Sirius Black had never been one for wine. Those who knew him well knew that well. Some thought that it was an affectation, projecting machismo or some sort of rejection of the posh, upper-crust atmosphere he'd grown up in. Everyone knew that the Purebloods had their children drinking wine from a young age. (Perhaps too young an age, depending on who you were asking. Muggles had some interesting research on the impact of alcohol on developing young minds that Sirius thought might explain some things about his family.)

Of course, Molly hadn't meant anything by it when she offered him a glass. There was no reason for her to have known he didn't drink wine. Despite having moved into his family's home - his home, now - she didn't know him very well, not even well enough to make the easy assumptions his friends did. She probably thought the only reason he didn't have a regular glass of red with Moony was his general malaise. Depressed people were supposed to drink Ogden's, he imagined.

He'd taken the glass when she offered it, though, and Moony had eyed him from across the table. For quite some time, the glass sat untouched, and Remus sat silent. The kids were upstairs finding their gifts for one another to give to Molly so that she could hide them somewhere (under the tree, in the morning, although he didn't know where they'd be until then).

Looking down, he found himself drifting back to the last time he'd made friends with a glass of elven red. Hell, it might've been the same brand. It was a different stuffy Black manor, but they all felt the same.

The hall where everyone was gathered was decked with flowers: wreaths, elaborate arrangements, vines hanging down like tapestries. It was the friendliest he had ever seen his aunt and uncle's home look. A table was covered in homemade (likely elf-made) baked goods, which were only barely touched. The bottles of wine, he'd noticed, were rapidly refilling themselves (having been rapidly emptied - his family certainly could drink, he'd come by it honestly). Elf magic, he'd guessed, scrunching his nose.

"You get one glass," his father had said sternly when they'd arrived. He was probably the only member of Sirius's family who didn't have at least a mild alcohol dependency. Sirius's mother was a completely different story. "One! From the children's bottle! You're too young for the adult sort." Sirius had dutifully poured, under his father's watchful eye, from the specified bottle into a small crystal goblet. Father had quickly left him behind to go and mingle, which suited Sirius fine.

He was in the middle of noting the difference in color between glasses - the children's wine must have been watered down - when the event truly began.
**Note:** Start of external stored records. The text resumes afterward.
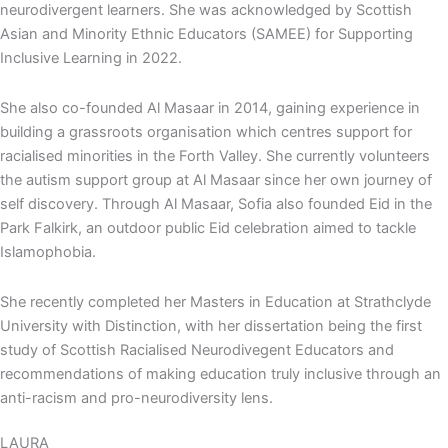
neurodivergent learners. She was acknowledged by Scottish
Asian and Minority Ethnic Educators (SAMEE) for Supporting
Inclusive Learning in 2022.
She also co-founded Al Masaar in 2014, gaining experience in
building a grassroots organisation which centres support for
racialised minorities in the Forth Valley. She currently volunteers
the autism support group at Al Masaar since her own journey of
self discovery. Through Al Masaar, Sofia also founded Eid in the
Park Falkirk, an outdoor public Eid celebration aimed to tackle
Islamophobia.
She recently completed her Masters in Education at Strathclyde
University with Distinction, with her dissertation being the first
study of Scottish Racialised Neurodivegent Educators and
recommendations of making education truly inclusive through an
anti-racism and pro-neurodiversity lens.
LAURA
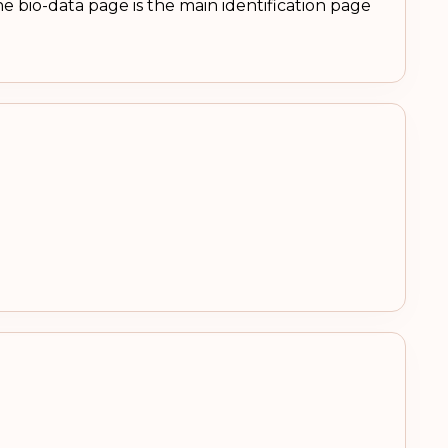
e bio-data page is the main identification page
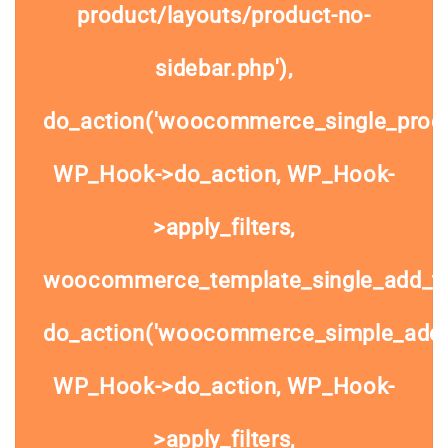
product/layouts/product-no-
sidebar.php'),
do_action('woocommerce_single_prod
WP_Hook->do_action, WP_Hook-
>apply_filters,
woocommerce_template_single_add_to
do_action('woocommerce_simple_add_t
WP_Hook->do_action, WP_Hook-
>apply_filters,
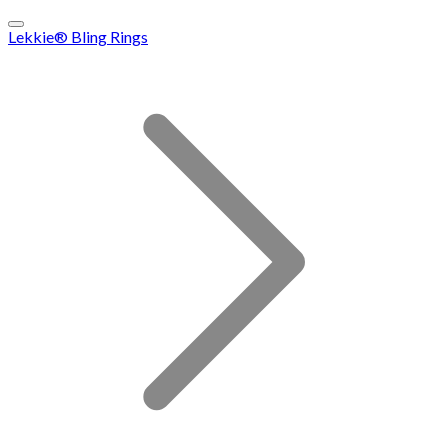
Lekkie® Bling Rings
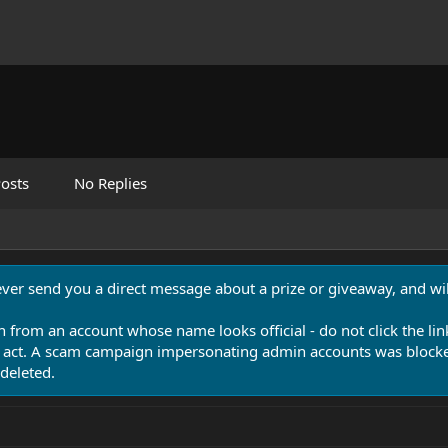
osts
No Replies
never send you a direct message about a prize or giveaway, and will
n from an account whose name looks official - do not click the lin
 act. A scam campaign impersonating admin accounts was blocked
deleted.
"Look how beautiful!" The whispers had come from around the room, and all eyes were on the young woman entering the hall. Sirius was nine years old, and his favorite cousin Andromeda was seventeen. Hardly more than a girl. This was ostensibly her graduation party, although he had heard that one of the Lestrange brothers was supposed to propose. It was a convenient time with both of their families already in one place. Within the rigid social structure of Pureblood society, it was important to do things like proposals correctly.

She drifted serenely into the room, looking as if she was floating. She wore a long white dress, its long fluffy skirt shuffling around her legs as she walked. She looked… pure, he remembered thinking. Her soft brown curls were pulled up on top of her head, and a string of pearls adorned her neck. She looked like royalty, or like what you might see when you entered heaven. An angel.

She was an angel, wasn't she? He remembered how calm Andromeda had stayed that night, more than anything.

Narcissa, only a year younger than her sister, came to her from the crowd and took her hands. They exchanged quiet words, both on the verge of tears. She must be so proud of her, Sirius remembered thinking, watching them.

The two sisters were like perfect, beautiful foils of each other: Narcissa, with her icy blonde hair, the only hair like that in the family, was in a jet black gown, contrasting elegantly against her sister's stark white. Dark lace decorated the pale skin of her chest and arms with even more trailing down her dress; even the fan she carried had a black lace motif. Her jewelry, too, was black: jet set into gold, maybe. She looked beautiful, perhaps even more so than Andromeda. Narcissa had always been show-stoppingly gorgeous.

Side by side, they were unearthly to behold. Black and white, yin and yang Sirius thought now.

Sirius waited impatiently while the sisters made their rounds. He was glad to see that cousin Bellatrix wasn't there; she was… scary. He remembered when he was little and she had taught him to care for a bird he'd found outside. He remembered a week after that, when she had taught him when something was a lost cause and how to snap a bird's neck. As terrifying as that had been, she'd only gotten more menacing as she got older. He'd heard whispers around the family that she was involved with some group that did a lot of dark magic. He could believe it.

He must have been quite lost in thought, for quicker than he'd expected, his cousins were standing expectantly in front of him. He gave a small, belated bow, and Narcissa snorted.

"Very ladylike," Andromeda said, fondly teasing her sister as she often did back then.

Narcissa ignored the barb and apparently chose to redirect her irritation towards Sirius. As usual. "Your hair looks surprisingly neat today." She was always very good at back-handed compliments. Bitchiness, Sirius thought now, must be something they taught at those stupid tea parties his mother was always holding.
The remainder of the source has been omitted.